San Francisco CNN Business —  

Big tech companies don’t like to talk about it. And when users find out it’s happening, they’re often surprised — and disturbed.

Yes, if you talk to a virtual assistant, such as Amazon’s Alexa, a human may listen to a recording of your chatter.

Recent reports have highlighted what is actually a longstanding practice meant largely to improve the artificial intelligence that underpins the virtual assistant-powered gadgets and services that are popping up throughout people’s homes and lives.

The practice raises privacy concerns for smart-speaker users in particular, who might have known that Amazon, Google, and Apple create recordings each time you speak to Alexa, Google Assistant, and Siri, respectively, but not that people might review them.

The companies have said only a small percentage of recordings are listened to by humans. Still, Google and Apple have temporarily halted human reviews of their recordings, while Amazon recently changed its settings to make it easier for people to avoid such review at all. Last week, Facebook said it, too, had paused human review of some users’ audio clips, such as those sent as audio messages via the social network’s Messenger app. Facebook had been using humans to listen in, as part of an AI-transcription feature.

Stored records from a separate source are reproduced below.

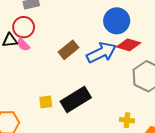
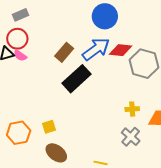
red diamond: (129, 45) -> (121, 50), moved
black rectangle: (76, 100) -> (77, 79), moved
yellow square: (46, 102) -> (49, 127), moved

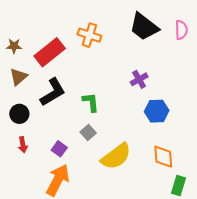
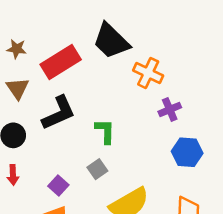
black trapezoid: (144, 27) -> (111, 41), moved
orange cross: (89, 35) -> (148, 73), moved
brown triangle: (18, 77) -> (18, 88), turned -30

An Amazon Echo Plus smart speaker photographed on a kitchen counter, taken on January 9, 2019. (Photo by Olly Curtis/Future via Getty Images)
Olly Curtis/Future/Getty Images
An Amazon Echo Plus smart speaker photographed on a kitchen counter, taken on January 9, 2019. (Photo by Olly Curtis/Future via Getty Images)

Lost in the shuffle of these revelations is whether people are truly needed to make these AI-dependent systems work, and how much companies should tell users about this process.

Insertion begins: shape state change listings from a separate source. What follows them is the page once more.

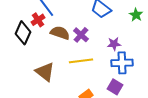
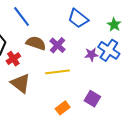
red cross: (38, 20) -> (13, 59), moved
blue cross: (122, 63) -> (109, 50), moved, turned 35

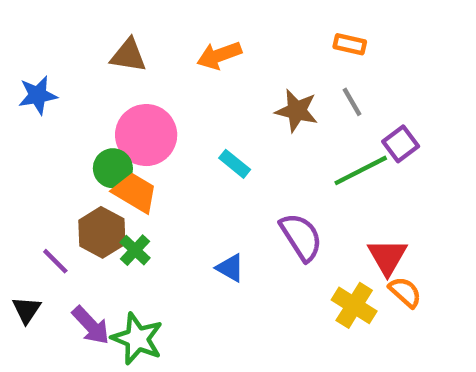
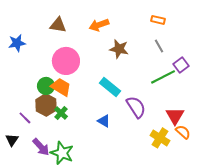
brown star: (297, 111) -> (119, 49), moved
cyan rectangle: (235, 164) -> (110, 87), moved, size x1.5
green circle: (113, 168) -> (46, 86), moved

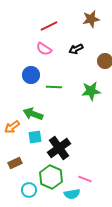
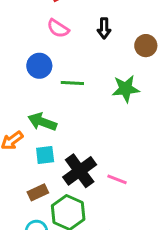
black arrow: (76, 49) -> (104, 28), turned -64
brown rectangle: (15, 163) -> (38, 192), moved
pink line: (85, 179) -> (117, 179), moved

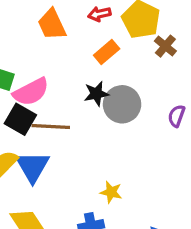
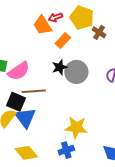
orange trapezoid: (52, 25) -> (42, 25), moved
black square: (20, 119) -> (16, 102), moved
yellow star: (111, 192) -> (76, 128), size x1.6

Numerous experts in AI, ranging from academics to startup entrepreneurs, told CNN Business that there is a legitimate need to listen to some snippets of conversation in order to make all kinds of voice-operated technology work -— no matter if it’s a smart speaker in your living room or a virtual server at a drive-through restaurant.

At the same time, they think tech companies should do much more to make it clear what happens to any recordings from these systems, and what risks there may be to your privacy.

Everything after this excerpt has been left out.